On Wed, 2020-05-20 at 12:38 -0400, Alan Stern wrote:
On Wed, May 20, 2020 at 07:26:57AM -0400, Rik van Riel wrote:
After a few more weeks of digging, I have come to the tentative conclusion that either the XHCI driver, or the USB sound driver, or both, fail to handle USB errors correctly.
I have some questions at the bottom, after a (brief-ish) explanation of exactly what seems to go wrong.
TL;DR: arecord from a misbehaving device can hang forever after a USB error, due to poll on /dev/snd/timer never returning.
The details: under some mysterious circumstances, the PCM290x family sound chips can send more data than expected during an isochronous transfer, leading to a babble error. Those
Do these chips connect as USB-3 devices or as USB-2? (I wouldn't expect an audio device to use USB-3; it shouldn't need the higher bandwidth.)
USB-2
In general, errors such as babble are not supposed to stop isochronous endpoints.
However, it seems that they do. The urb never gets an answer after snd_complete_urb refiles it with usb_submit_urb.
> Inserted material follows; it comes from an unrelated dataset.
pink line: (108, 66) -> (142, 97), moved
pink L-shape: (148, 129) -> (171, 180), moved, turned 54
However, the USB sound driver seems to have no idea that this error happened. The function retire_capture_urb looks at the status of each isochronous frame, but seems to be under the assumption that the sound device just keeps on running.
This is appropriate, for the reason mentioned above.
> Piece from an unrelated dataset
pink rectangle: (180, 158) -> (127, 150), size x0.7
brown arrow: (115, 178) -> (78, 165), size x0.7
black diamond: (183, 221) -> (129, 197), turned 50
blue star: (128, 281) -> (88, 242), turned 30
Having arecord get stuck forever does not seem like the right behavior, though :)
This leads me to a few questions:
- should retire_capture_urb call snd_pcm_stop_xrun, or another function like it, if it sees certain errors in the iso frame in the URB?
No. Isochronous endpoints are expected to encounter errors from time to time; that is the nature of isochronous communications. You're supposed to ignore the errors (skip over any bad data) and keep going.
...
The notion of "stopped state" is not part of USB-2. As a result, it should be handled entirely within the xhci-hcd driver.
Interesting. That makes me really curious why things are getting stuck, now...
- how should the USB sound driver recover from these occasional and/or one-off errors? stop the sound stream, or try to reinitialize the device and start recording again?
As far as I know, it should do its best to continue (perhaps fill in missing data with zeros).
That was my first intuition as well, given the documented behavior of isochronous frames.
However, given that the device appears to stop sending frames after that error, at least usbmon is not seeing any, I am not sure what needs to happen in order to get that behavior.